Date Posted: 2005-10-28

A colorful weekend is on tape in Yomitan, where the bulls will be going head to head.

The bullfights are worth checking out, as this is an unusual festival. For the squeamish…don’t worry. Unlike bullfights in many places of the world, the Okinawa style does not involve bulls being injured or killed. It’s a friendly battle, so to speak.

The bullfighting tournament is Sunday afternoon beginning at one o’clock at the Yomitan Village Murasaki Mura, formerly called Studio Park. The Yomitan Festival, now in its 31st year, offers not only the bullfights, but showcases its historic potteries and popular sweet potatoes. The bullfights are a drawing card though, and a favorite among Okinawans.

The preliminary fights begin Saturday evening, winnowing down the number of contestants. Okinawa’s bulls are not professionals, as in other countries. Instead, they’re typically farm bulls used in agricultural roles. Farmers began the fighting sport to entertain themselves and their neighbors, but were careful not to allow harm to their animals. Bulls had to work, and that took precedence.

So, how do bulls fight without being hurt? Each bulls horns are shaped, and the bulls are trained in six different fighting techniques.
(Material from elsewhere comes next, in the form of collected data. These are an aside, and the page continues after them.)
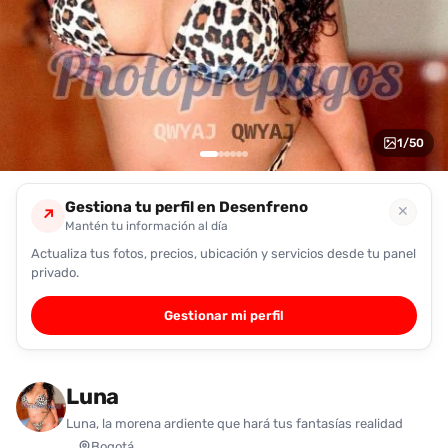
encontrarlas
fácilmente.
Entendido
1
/
50
Gestiona tu perfil en Desenfreno
✕
↗
Mantén tu información al día
Actualiza tus fotos, precios, ubicación y servicios desde tu panel
privado.
Gestionar mi perfil
Luna
Luna, la morena ardiente que hará tus fantasías realidad
Bogotá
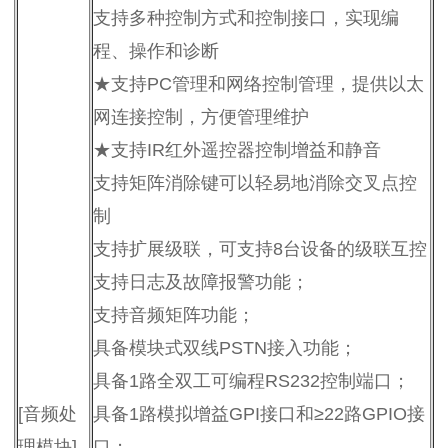
支持多种控制方式和控制接口，实现编
程、操作和诊断
★支持PC管理和网络控制管理，提供以太
网连接控制，方便管理维护
★支持IR红外遥控器控制增益和静音
支持矩阵消除键可以轻易地消除交叉点控
制
支持扩展级联，可支持8台设备的级联互控
支持日志及故障报警功能；
支持音频矩阵功能；
具备模块式双线PSTN接入功能；
具备1路全双工可编程RS232控制端口；
[音频处
具备1路模拟增益GPI接口和≥22路GPIO接
理模块]
口；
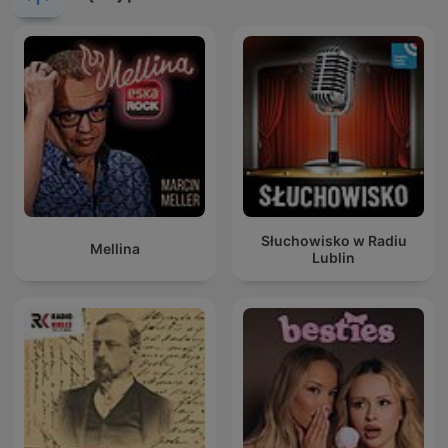
Słuchowisko w Radiu
Mellina
Lublin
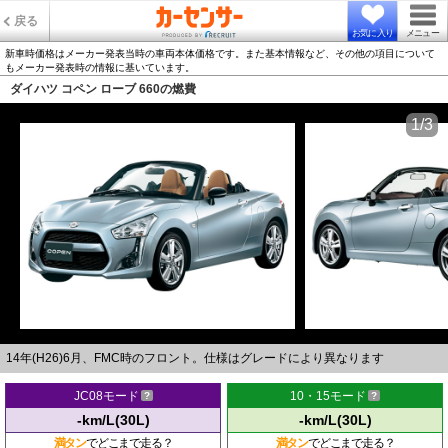
戻る
お気に入り
メニュー
新車時価格はメーカー発表当時の車両本体価格です。また基本情報など、その他の項目について
もメーカー発表時の情報に基いています。
ダイハツ コペン ローブ 660の燃費
1/3
14年(H26)6月、FMC時のフロント。仕様はグレードにより異なります
JC08モード
10・15モード
-km/L(30L)
-km/L(30L)
満タン
でどこまで走る？
満タン
でどこまで走る？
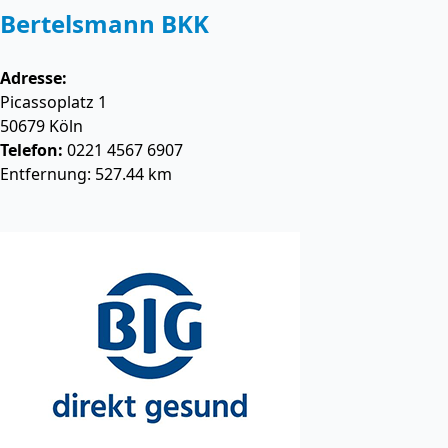
Bertelsmann BKK
Adresse:
Picassoplatz 1
50679
Köln
Telefon:
0221 4567 6907
Entfernung: 527.44 km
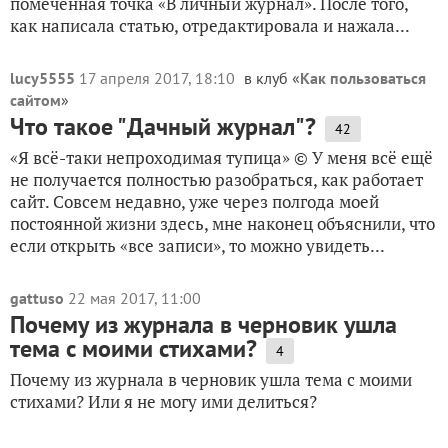
помеченная точка «В личный журнал». После того,
как написала статью, отредактировала и нажала...
lucy5555
17 апреля 2017, 18:10
в клуб «
Как пользоваться
сайтом
»
Что такое "Дачный журнал"?
42
«Я всё-таки непроходимая тупица» © У меня всё ещё
не получается полностью разобраться, как работает
сайт. Совсем недавно, уже через полгода моей
постоянной жизни здесь, мне наконец объяснили, что
если открыть «все записи», то можно увидеть...
gattuso
22 мая 2017, 11:00
Почему из журнала в черновик ушла
тема с моими стихами?
4
Почему из журнала в черновик ушла тема с моими
стихами? Или я не могу ими делиться?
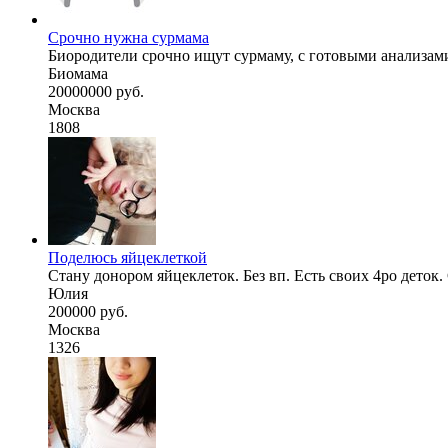
Срочно нужна сурмама
Биородители срочно ищут сурмаму, с готовыми анализами
Биомама
20000000 руб.
Москва
1808
Поделюсь яйцеклеткой
Стану донором яйцеклеток. Без вп. Есть своих 4ро деток.
Юлия
200000 руб.
Москва
1326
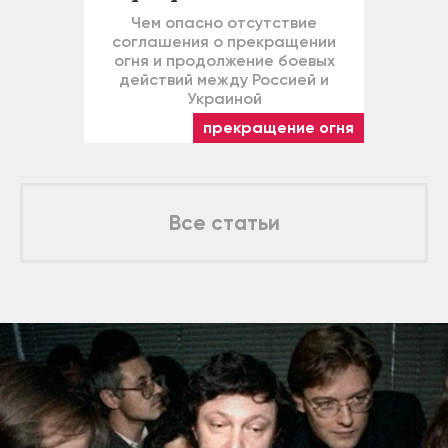
Чем опасно отсутствие
соглашения о прекращении
огня и продолжение боевых
действий между Россией и
Украиной
прекращение огня
Все статьи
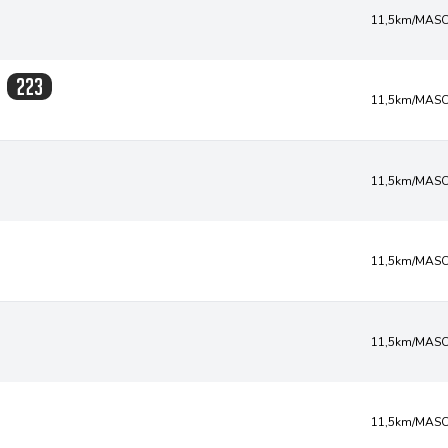
11,5km/MASC
s
223
11,5km/MASC
11,5km/MASC
11,5km/MASC
11,5km/MASC
11,5km/MASC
They’re taught to snag the other bull, push from the side against the opponent’s stomach, lift the other bull from under the face, go nose to nose, face to face, bounce off the opponent’s body, and engage in some heavy pushing.

The bulls battle strongly, but never engage in dangerous or violent behavior. No broken bones or bleeding bodies, but levels of skill and technique. As the bulls’ handlers guide them during the ring battles, the animals listen. They sense, if not know, when the fight is over and who the winner is. The key is, when the handler says “stop!”, the bulls stop the battle. As they cool down, they even demonstrate traits of friends.

Major bullfights in Okinawa take place only twice a year, on the second Sunday in May and the second Sunday in November. These bouts are preliminaries leading to the key island-wide competitions.

Yomitan is known nationwide for its festival, and for its bullfights. The sweet potatoes are pretty well known too, and tasty treats. As for the pottery, there are some beautiful local styles, including one known as Kiroro. Yomitan invites you to share their village, and their customs and culture. Admission is free.